Mother Nature’s Demands Shape Ag Hauler’s Agenda

PLANT CITY, Fla. — Hours of service takes on a whole new meaning to people like Rodger Blanco and Rodney Garrison.

Blanco is the owner of Ag-Mart Produce, a strawberry and tomato grower based in Plant City. Garrison is his maintenance and transportation supervisor, the man charged with keeping Ag-Mart’s fleet of 12 light-duty pickups and sport utility vehicles, 10 medium-duty trucks and three leased tractor-trailers up and running.

Long hours are the rule, not the exception, for both men and their equipment, said Garrison.

“I generally work anywhere from a 12- to 18-hour day almost every day,” he said. “You have to know what three different truck drivers are doing, where they are going, what two or three different farm managers are doing, whether they need a flatbed or reefer truck, and much more. It can be a long day out here.”



Ag-Mart’s field hands pick crops from dawn to dusk, seven days a week, for months on end.
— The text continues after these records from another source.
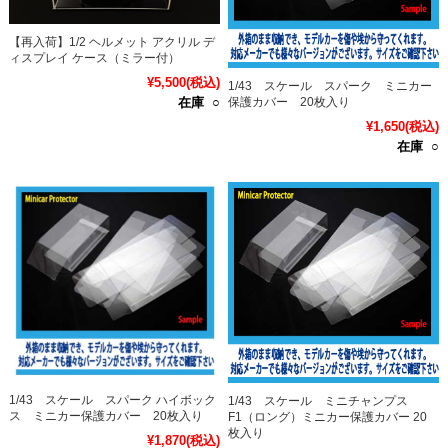
【再入荷】1/2 ヘルメット アクリル デ
ィスプレイ ケース（ミラー付）
¥5,500
(税込)
1/43 スケール スパーク ミニカー
保護カバー 20枚入り
在庫 ○
¥1,650
(税込)
在庫 ○
1/43 スケール スパーク ハイボック
1/43 スケール ミニチャンプス
ス ミニカー保護カバー 20枚入り
F1（ロング）ミニカー保護カバー 20
枚入り
¥1,870
(税込)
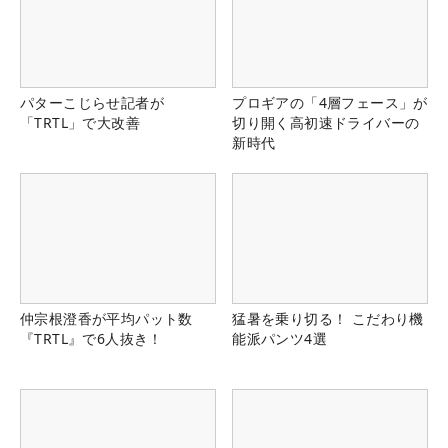
パターこじらせ記者が
プロギアの「4層フェース」が
「TRTL」で大改善
切り開く高初速ドライバーの
新時代
仲宗根澄香が平均パット数
猛暑を乗り切る！ こだわり機
『TRTL』で6人抜き！
能派パンツ4選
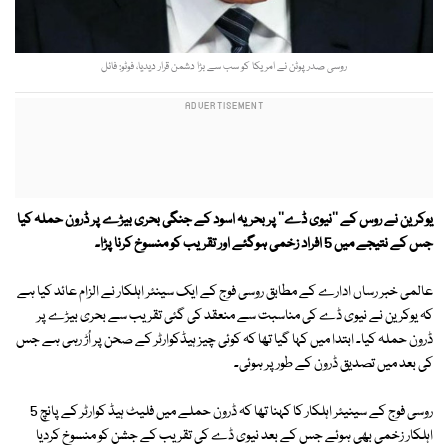
روسی صدر پوٹن نے امریکا کو سب سے بڑا دشمن قرار دیدیا، فوٹو: فائل
یوکرین نے روس کے ''نیوی ڈے'' پر بحریہ اسود کے جنگی بحری بیڑے پر ڈرون حملہ کیا
جس کے نتیجے میں 5 افراد زخمی ہوگئے اور تقریب کو منسوخ کرنا پڑا۔
عالمی خبر رساں ادارے کے مطابق روسی فوج کے ایک سینئر اہلکار نے الزام عائد کیا ہے
کہ یوکرین نے نیوی ڈے کی مناسبت سے منعقد کی گئی تقریب سے بحری بیڑے پر
ڈرون حملہ کیا۔ ابتدا میں کہا گیا تھا کہ کوئی چیز ہیڈکوارٹر کے صحن پر اُڑ رہی ہے جس
کی بعد میں تصدیق ڈرون کے طور پر ہوئی۔
روسی فوج کے سینیئر اہلکار کا کہنا تھا کہ ڈرون حملے میں فلیٹ ہیڈ کوارٹر کے پانچ 5
اہلکار زخمی بھی ہوئے جس کے بعد نیوی ڈے کی تقریب کے جشن کو منسوخ کردیا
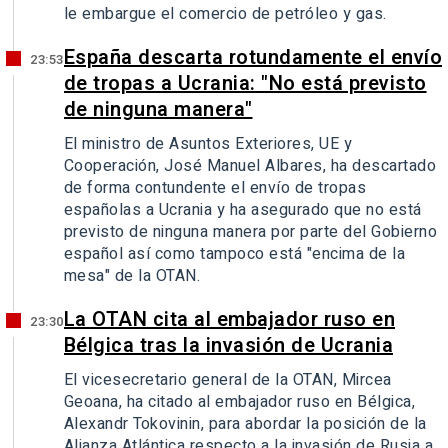
le embargue el comercio de petróleo y gas.
España descarta rotundamente el envío
23:53
de tropas a Ucrania: "No está previsto
de ninguna manera"
El ministro de Asuntos Exteriores, UE y
Cooperación, José Manuel Albares, ha descartado
de forma contundente el envío de tropas
españolas a Ucrania y ha asegurado que no está
previsto de ninguna manera por parte del Gobierno
español así como tampoco está "encima de la
mesa" de la OTAN.
La OTAN cita al embajador ruso en
23:30
Bélgica tras la invasión de Ucrania
El vicesecretario general de la OTAN, Mircea
Geoana, ha citado al embajador ruso en Bélgica,
Alexandr Tokovinin, para abordar la posición de la
Alianza Atlántica respecto a la invasión de Rusia a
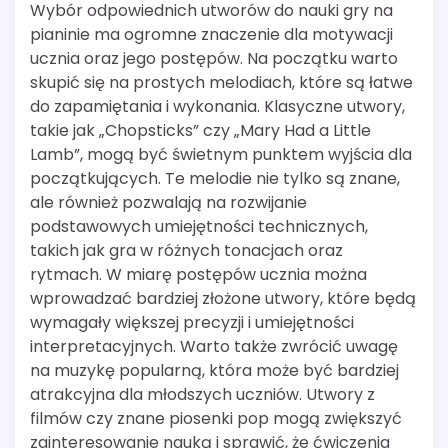
Wybór odpowiednich utworów do nauki gry na
pianinie ma ogromne znaczenie dla motywacji
ucznia oraz jego postępów. Na początku warto
skupić się na prostych melodiach, które są łatwe
do zapamiętania i wykonania. Klasyczne utwory,
takie jak „Chopsticks” czy „Mary Had a Little
Lamb”, mogą być świetnym punktem wyjścia dla
początkujących. Te melodie nie tylko są znane,
ale również pozwalają na rozwijanie
podstawowych umiejętności technicznych,
takich jak gra w różnych tonacjach oraz
rytmach. W miarę postępów ucznia można
wprowadzać bardziej złożone utwory, które będą
wymagały większej precyzji i umiejętności
interpretacyjnych. Warto także zwrócić uwagę
na muzykę popularną, która może być bardziej
atrakcyjna dla młodszych uczniów. Utwory z
filmów czy znane piosenki pop mogą zwiększyć
zainteresowanie nauką i sprawić, że ćwiczenia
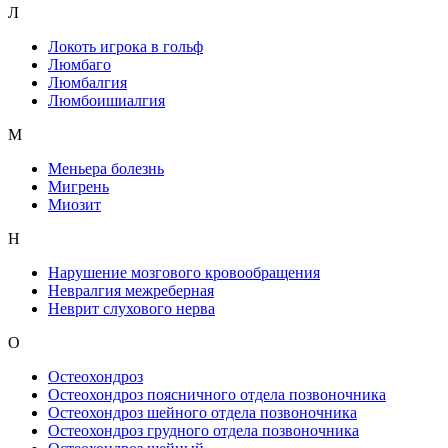
Л
Локоть игрока в гольф
Люмбаго
Люмбалгия
Люмбоишиалгия
М
Меньера болезнь
Мигрень
Миозит
Н
Нарушение мозгового кровообращения
Невралгия межреберная
Неврит слухового нерва
О
Остеохондроз
Остеохондроз поясничного отдела позвоночника
Остеохондроз шейного отдела позвоночника
Остеохондроз грудного отдела позвоночника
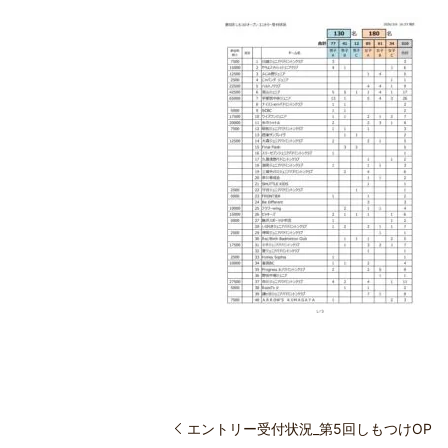
エントリー受付状況_第5回しもつけOP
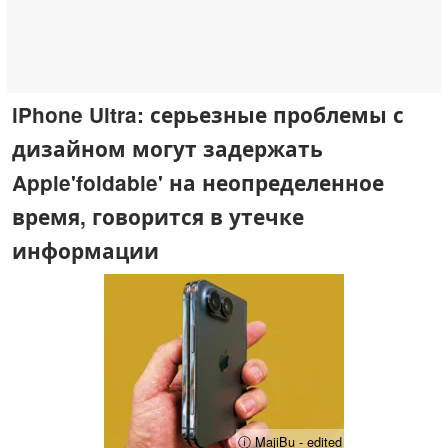
iPhone Ultra: серьезные проблемы с
дизайном могут задержать
Apple'foldable' на неопределенное
время, говорится в утечке
информации
ⓘ MajiBu - edited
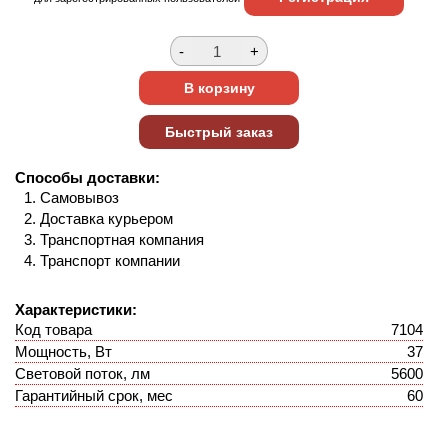
Способы доставки:
Самовывоз
Доставка курьером
Транспортная компания
Транспорт компании
Характеристики:
Код товара
7104
Мощность, Вт
37
Световой поток, лм
5600
Гарантийный срок, мес
60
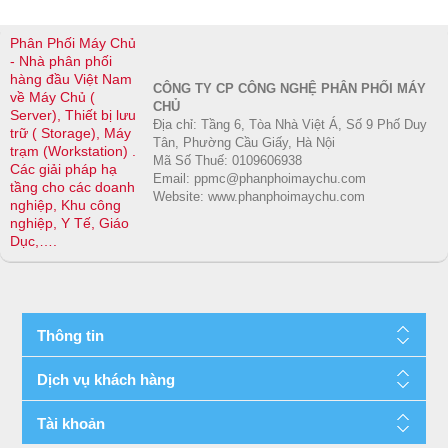
Phân Phối Máy Chủ
- Nhà phân phối
hàng đầu Việt Nam
CÔNG TY CP CÔNG NGHỆ PHÂN PHỐI MÁY
về Máy Chủ (
CHỦ
Server), Thiết bị lưu
Địa chỉ: Tầng 6, Tòa Nhà Việt Á, Số 9 Phố Duy
trữ ( Storage), Máy
Tân, Phường Cầu Giấy, Hà Nội
trạm (Workstation) .
Mã Số Thuế: 0109606938
Các giải pháp hạ
Email: ppmc@phanphoimaychu.com
tầng cho các doanh
Website: www.phanphoimaychu.com
nghiệp, Khu công
nghiệp, Y Tế, Giáo
Dục,….
Thông tin
Dịch vụ khách hàng
Tài khoản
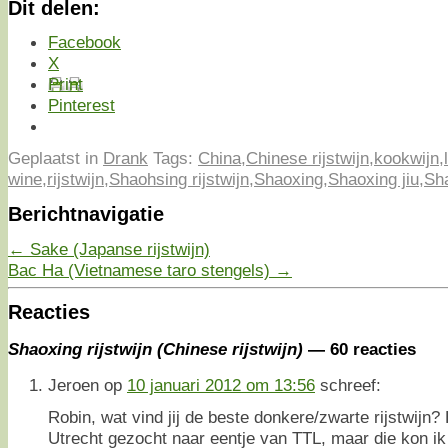
Dit delen:
Facebook
X
Print
Pinterest
Geplaatst in
Drank
Tags:
China
,
Chinese rijstwijn
,
kookwijn
,
wine
,
rijstwijn
,
Shaohsing rijstwijn
,
Shaoxing
,
Shaoxing jiu
,
Sha
Berichtnavigatie
←
Sake (Japanse rijstwijn)
Bac Ha (Vietnamese taro stengels)
→
Reacties
Shaoxing rijstwijn (Chinese rijstwijn)
— 60 reacties
Jeroen
op
10 januari 2012 om 13:56
schreef:
Robin, wat vind jij de beste donkere/zwarte rijstwijn?
Utrecht gezocht naar eentje van TTL, maar die kon ik 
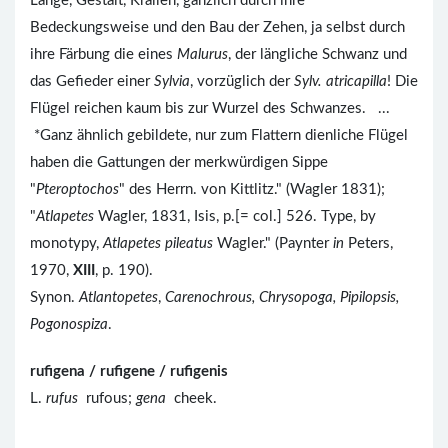
Länge, Gestalt, Krallen, gänzlich durch ihre
Bedeckungsweise und den Bau der Zehen, ja selbst durch
ihre Färbung die eines
Malurus
, der längliche Schwanz und
das Gefieder einer
Sylvia
, vorzüglich der
Sylv. atricapilla
! Die
Flügel reichen kaum bis zur Wurzel des Schwanzes. ...
*Ganz ähnlich gebildete, nur zum Flattern dienliche Flügel
haben die Gattungen der merkwürdigen Sippe
"
Pteroptochos
" des Herrn. von Kittlitz." (Wagler 1831);
"
Atlapetes
Wagler, 1831, Isis, p.[= col.] 526. Type, by
monotypy,
Atlapetes pileatus
Wagler." (Paynter
in
Peters,
1970,
XIII
, p. 190).
Synon.
Atlantopetes
,
Carenochrous, Chrysopoga, Pipilopsis,
Pogonospiza
.
rufigena / rufigene / rufigenis
L.
rufus
rufous;
gena
cheek.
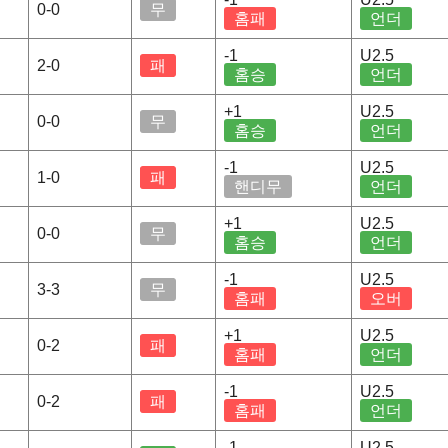
0-0
무
홈패
언더
-1
U2.5
2-0
패
홈승
언더
+1
U2.5
0-0
무
홈승
언더
-1
U2.5
1-0
패
핸디무
언더
+1
U2.5
0-0
무
홈승
언더
-1
U2.5
3-3
무
홈패
오버
+1
U2.5
0-2
패
홈패
언더
-1
U2.5
0-2
패
홈패
언더
-1
U2.5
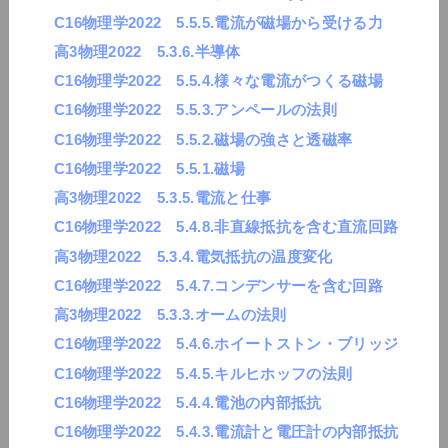
C16物理学2022 5.5.5.電流が磁場から受ける力
高3物理2022 5.3.6.半導体
C16物理学2022 5.5.4.様々な電流がつくる磁場
C16物理学2022 5.5.3.アンペールの法則
C16物理学2022 5.5.2.磁場の強さと透磁率
C16物理学2022 5.5.1.磁場
高3物理2022 5.3.5.電流と仕事
C16物理学2022 5.4.8.非直線抵抗を含む直流回路
高3物理2022 5.3.4.電気抵抗の温度変化
C16物理学2022 5.4.7.コンデンサーを含む回路
高3物理2022 5.3.3.オームの法則
C16物理学2022 5.4.6.ホイートストン・ブリッジ
C16物理学2022 5.4.5.キルヒホッフの法則
C16物理学2022 5.4.4.電池の内部抵抗
C16物理学2022 5.4.3.電流計と電圧計の内部抵抗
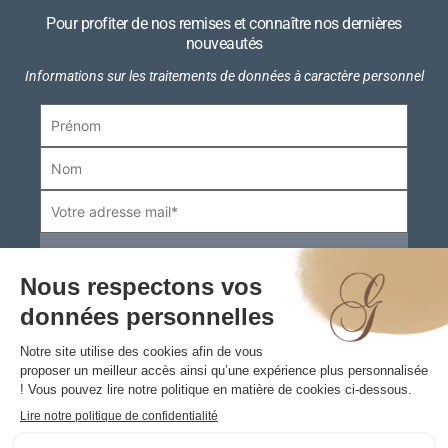
Pour profiter de nos remises et connaître nos dernières
nouveautés
Informations sur les traitements de données à caractère personnel
Boutiques
Informations pratiques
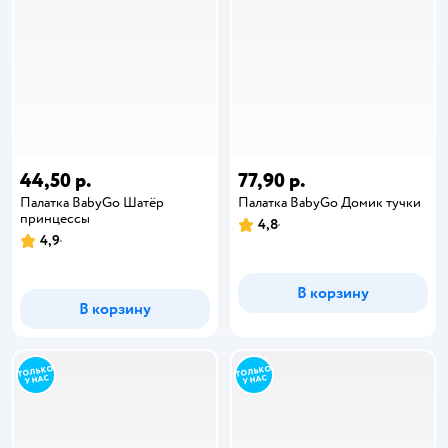
44,50 р.
77,90 р.
Палатка BabyGo Шатёр
Палатка BabyGo Домик тучки
принцессы
4,8
4,9
В корзину
В корзину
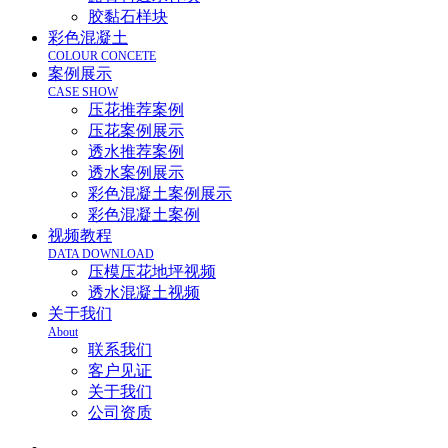
胶黏石样块
彩色混凝土
COLOUR CONCETE
案例展示
CASE SHOW
压花推荐案例
压花案例展示
透水推荐案例
透水案例展示
彩色混凝土案例展示
彩色混凝土案例
视频教程
DATA DOWNLOAD
压模压花地坪视频
透水混凝土视频
关于我们
About
联系我们
客户见证
关于我们
公司资质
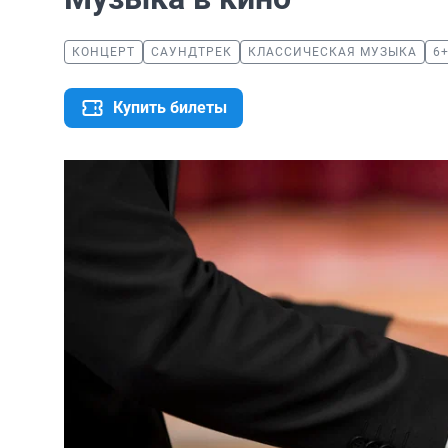
КОНЦЕРТ
САУНДТРЕК
КЛАССИЧЕСКАЯ МУЗЫКА
6
Купить билеты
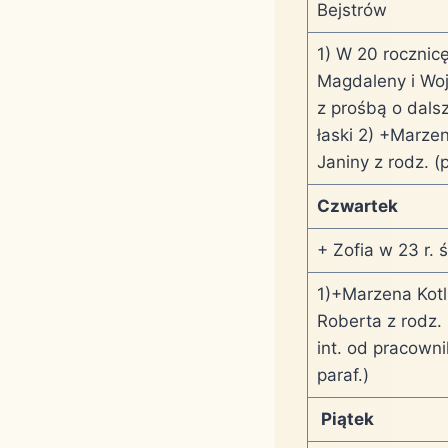
Bejstrów
1) W 20 rocznic
Magdaleny i Wo
z prośbą o dalsz
łaski 2) +Marzena
Janiny z rodz. (
Czwartek
+ Zofia w 23 r. 
1)+Marzena Kotli
Roberta z rodz.
int. od pracow
paraf.)
Piątek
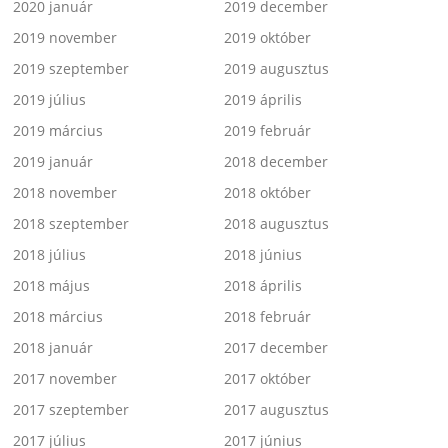
2020 január
2019 december
2019 november
2019 október
2019 szeptember
2019 augusztus
2019 július
2019 április
2019 március
2019 február
2019 január
2018 december
2018 november
2018 október
2018 szeptember
2018 augusztus
2018 július
2018 június
2018 május
2018 április
2018 március
2018 február
2018 január
2017 december
2017 november
2017 október
2017 szeptember
2017 augusztus
2017 július
2017 június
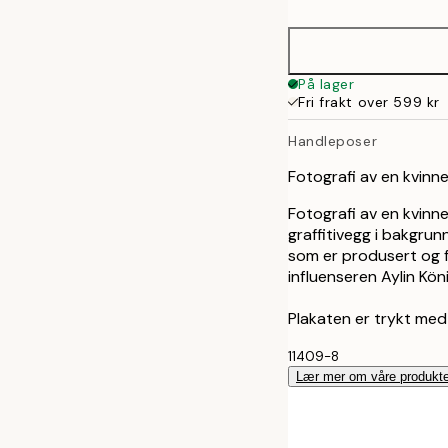
70x100 cm
På lager
Fri frakt over 599 kr
Handleposer
Fotografi av en kvinn
Fotografi av en kvinn
graffitivegg i bakgrun
som er produsert og 
influenseren Aylin Kö
Plakaten er trykt med
11409-8
Lær mer om våre produkte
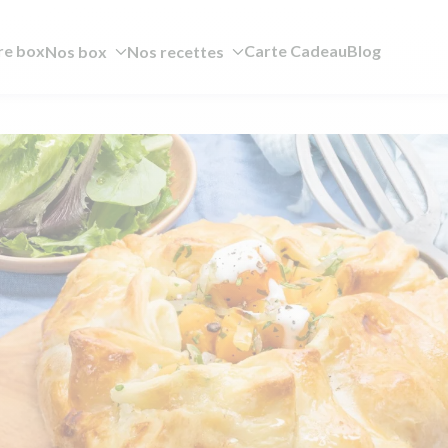
re box
Carte Cadeau
Blog
Nos box
Nos recettes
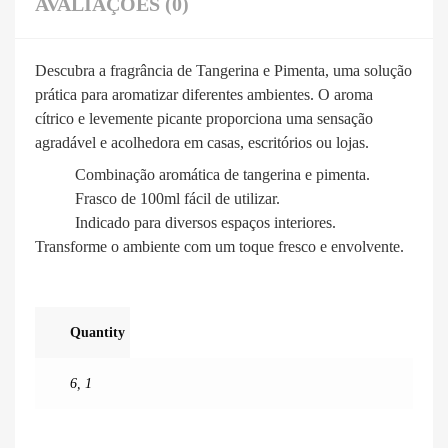
AVALIAÇÕES (0)
Descubra a fragrância de Tangerina e Pimenta, uma solução
prática para aromatizar diferentes ambientes. O aroma
cítrico e levemente picante proporciona uma sensação
agradável e acolhedora em casas, escritórios ou lojas.
Combinação aromática de tangerina e pimenta.
Frasco de 100ml fácil de utilizar.
Indicado para diversos espaços interiores.
Transforme o ambiente com um toque fresco e envolvente.
Quantity
6
,
1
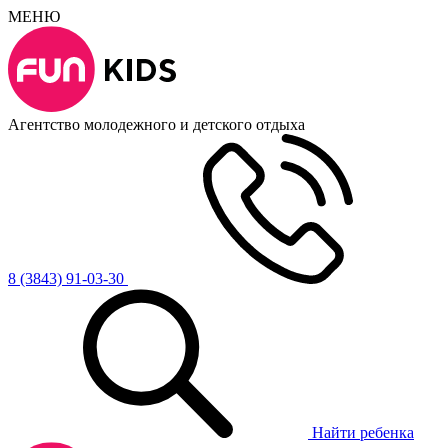
МЕНЮ
Агентство молодежного и детского отдыха
8 (3843) 91-03-30
Найти ребенка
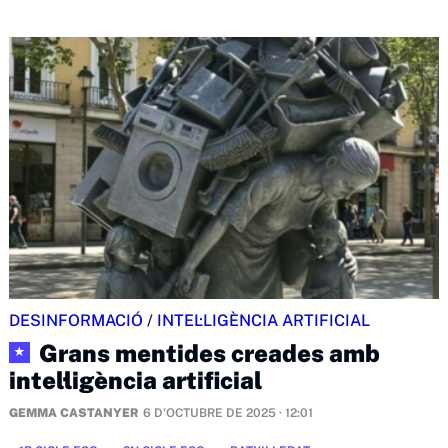
DESINFORMACIÓ
/
INTEL·LIGÈNCIA ARTIFICIAL
Grans mentides creades amb
★
intel·ligència artificial
GEMMA CASTANYER
6 D'OCTUBRE DE 2025 · 12:01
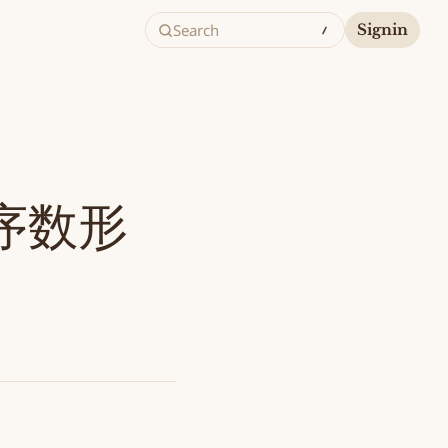
Search
Signin
序数形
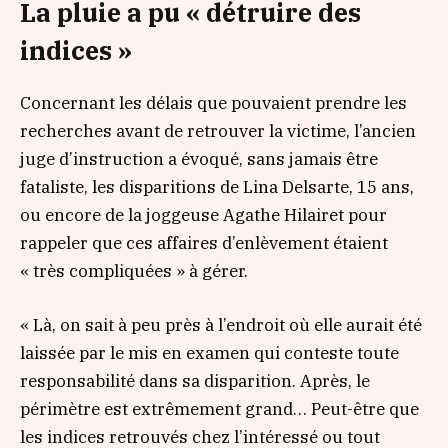
La pluie a pu « détruire des
indices »
Concernant les délais que pouvaient prendre les
recherches avant de retrouver la victime, l’ancien
juge d’instruction a évoqué, sans jamais être
fataliste, les disparitions de Lina Delsarte, 15 ans,
ou encore de la joggeuse Agathe Hilairet pour
rappeler que ces affaires d’enlèvement étaient
« très compliquées »
à gérer.
« Là, on sait à peu près à l’endroit où elle aurait été
laissée par le mis en examen qui conteste toute
responsabilité dans sa disparition. Après, le
périmètre est extrêmement grand… Peut-être que
les indices retrouvés chez l’intéressé ou tout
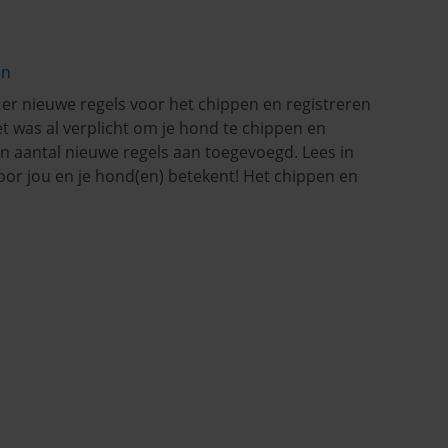
en
er nieuwe regels voor het chippen en registreren
 was al verplicht om je hond te chippen en
een aantal nieuwe regels aan toegevoegd. Lees in
t voor jou en je hond(en) betekent! Het chippen en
The lights at the company’s packing and warehouse facility burn late into the night, sometimes until 3 a.m., as trucks rumble in to pick-up the fragile and highly-perishable goods for transport.

The time limits Mother Nature places on her wares drive many of the differences between trucking companies that haul agricultural goods and those that carry general freight, affecting hours-of-service rules, driver retention, even equipment specifications.